→ **Exercise prompt**
Once the images are removed, set down everything else in the listing below exactly.

*** Opening of Data extract ***

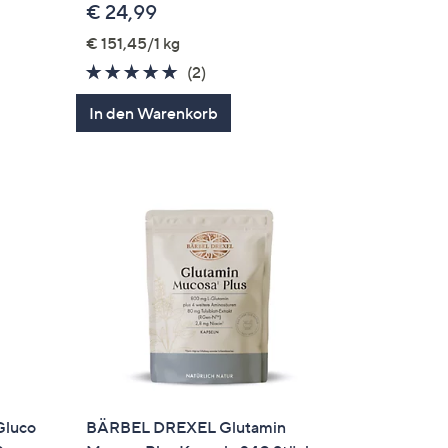
€ 24,99
€ 151,45/1 kg
5.0
2
(2)
en
von
Bewertungen
In den Warenkorb
5
Gluco
BÄRBEL DREXEL Glutamin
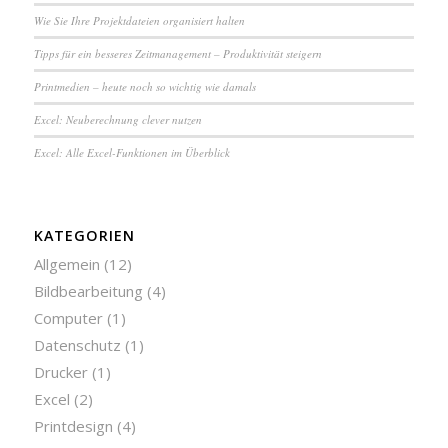
Wie Sie Ihre Pro­jekt­da­tei­en or­ga­ni­siert halten
Tipps für ein besseres Zeit­ma­na­ge­ment – Pro­duk­ti­vi­tät steigern
Printmedien – heute noch so wichtig wie damals
Excel: Neu­be­rech­nung clever nutzen
Excel: Alle Excel-Funktionen im Überblick
KATEGORIEN
Allgemein
(12)
Bildbearbeitung
(4)
Computer
(1)
Datenschutz
(1)
Drucker
(1)
Excel
(2)
Printdesign
(4)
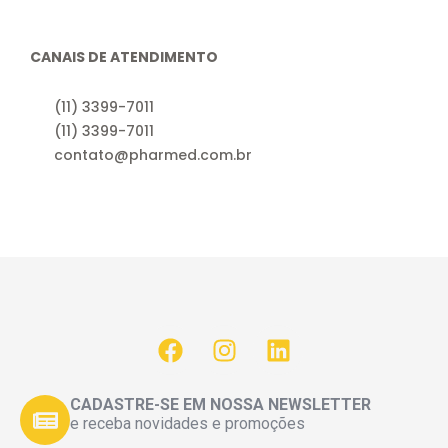
CANAIS DE ATENDIMENTO
(11) 3399-7011
(11) 3399-7011
contato@pharmed.com.br
CADASTRE-SE EM NOSSA NEWSLETTER
e receba novidades e promoções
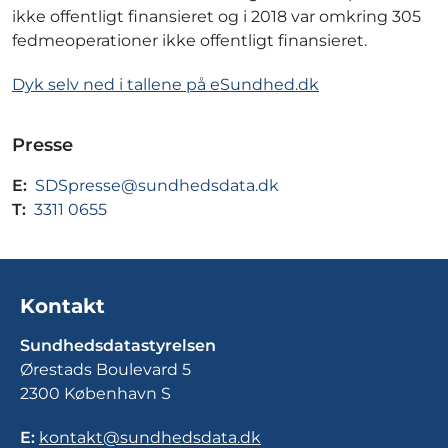
ikke offentligt finansieret og i 2018 var omkring 305
fedmeoperationer ikke offentligt finansieret.
Dyk selv ned i tallene på eSundhed.dk
Presse
E:
SDSpresse@sundhedsdata.dk
T:
3311 0655
Kontakt
Sundhedsdatastyrelsen
Ørestads Boulevard 5
2300 København S
E:
kontakt@sundhedsdata.dk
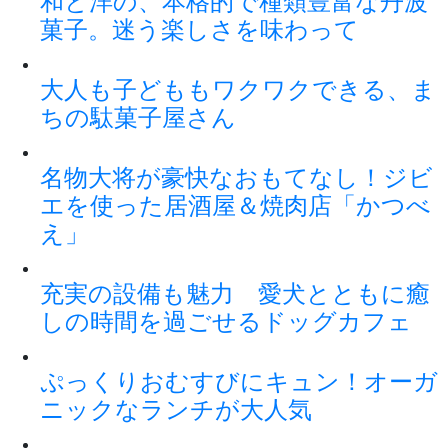
和と洋の、本格的で種類豊富な丹波
菓子。迷う楽しさを味わって
大人も子どももワクワクできる、ま
ちの駄菓子屋さん
名物大将が豪快なおもてなし！ジビ
エを使った居酒屋＆焼肉店「かつべ
え」
充実の設備も魅力 愛犬とともに癒
しの時間を過ごせるドッグカフェ
ぷっくりおむすびにキュン！オーガ
ニックなランチが大人気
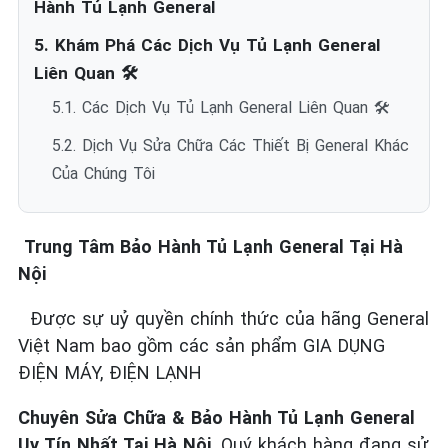
Hành Tủ Lạnh General
5. Khám Phá Các Dịch Vụ Tủ Lạnh General
Liên Quan 🛠️
5.1. Các Dịch Vụ Tủ Lạnh General Liên Quan 🛠️
5.2. Dịch Vụ Sửa Chữa Các Thiết Bị General Khác
Của Chúng Tôi
Trung Tâm Bảo Hành Tủ Lạnh General Tại Hà
Nội
Được sự uỷ quyền chính thức của hãng General
Việt Nam bao gồm các sản phẩm GIA DỤNG
ĐIỆN MÁY, ĐIỆN LẠNH
Chuyên Sửa Chữa & Bảo Hành Tủ Lạnh General
Uy Tín Nhất Tại Hà Nội
. Quý khách hàng đang sử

*** Close of Data extract ***

→ **Exercise result**
€ 24,99
€ 151,45/1 kg
5.0
2
(2)
en
von
Bewertungen
In den Warenkorb
5
Gluco
BÄRBEL DREXEL Glutamin
Wie Sie Ihre Pro­jekt­da­tei­en or­ga­ni­siert halten
Tipps für ein besseres Zeit­ma­na­ge­ment – Pro­duk­ti­vi­tät steigern
Printmedien – heute noch so wichtig wie damals
Excel: Neu­be­rech­nung clever nutzen
Excel: Alle Excel-Funktionen im Überblick
KATEGORIEN
Allgemein
(12)
Bildbearbeitung
(4)
Computer
(1)
Datenschutz
(1)
Drucker
(1)
Excel
(2)
Printdesign
(4)
CANAIS DE ATENDIMENTO
(11) 3399-7011
(11) 3399-7011
contato@pharmed.com.br
CADASTRE-SE EM NOSSA NEWSLETTER
e receba novidades e promoções
ikke offentligt finansieret og i 2018 var omkring 305
fedmeoperationer ikke offentligt finansieret.
Dyk selv ned i tallene på eSundhed.dk
Presse
E:
SDSpresse@sundhedsdata.dk
T:
3311 0655
Kontakt
Sundhedsdatastyrelsen
Ørestads Boulevard 5
2300 København S
E:
kontakt@sundhedsdata.dk
和と洋の、本格的で種類豊富な丹波
菓子。迷う楽しさを味わって
大人も子どももワクワクできる、ま
ちの駄菓子屋さん
名物大将が豪快なおもてなし！ジビ
エを使った居酒屋＆焼肉店「かつべ
え」
充実の設備も魅力 愛犬とともに癒
しの時間を過ごせるドッグカフェ
ぷっくりおむすびにキュン！オーガ
ニックなランチが大人気
Hành Tủ Lạnh General
5. Khám Phá Các Dịch Vụ Tủ Lạnh General
Liên Quan 🛠️
5.1. Các Dịch Vụ Tủ Lạnh General Liên Quan 🛠️
5.2. Dịch Vụ Sửa Chữa Các Thiết Bị General Khác
Của Chúng Tôi
Trung Tâm Bảo Hành Tủ Lạnh General Tại Hà
Nội
Được sự uỷ quyền chính thức của hãng General
Việt Nam bao gồm các sản phẩm GIA DỤNG
ĐIỆN MÁY, ĐIỆN LẠNH
Chuyên Sửa Chữa & Bảo Hành Tủ Lạnh General
Uy Tín Nhất Tại Hà Nội
. Quý khách hàng đang sử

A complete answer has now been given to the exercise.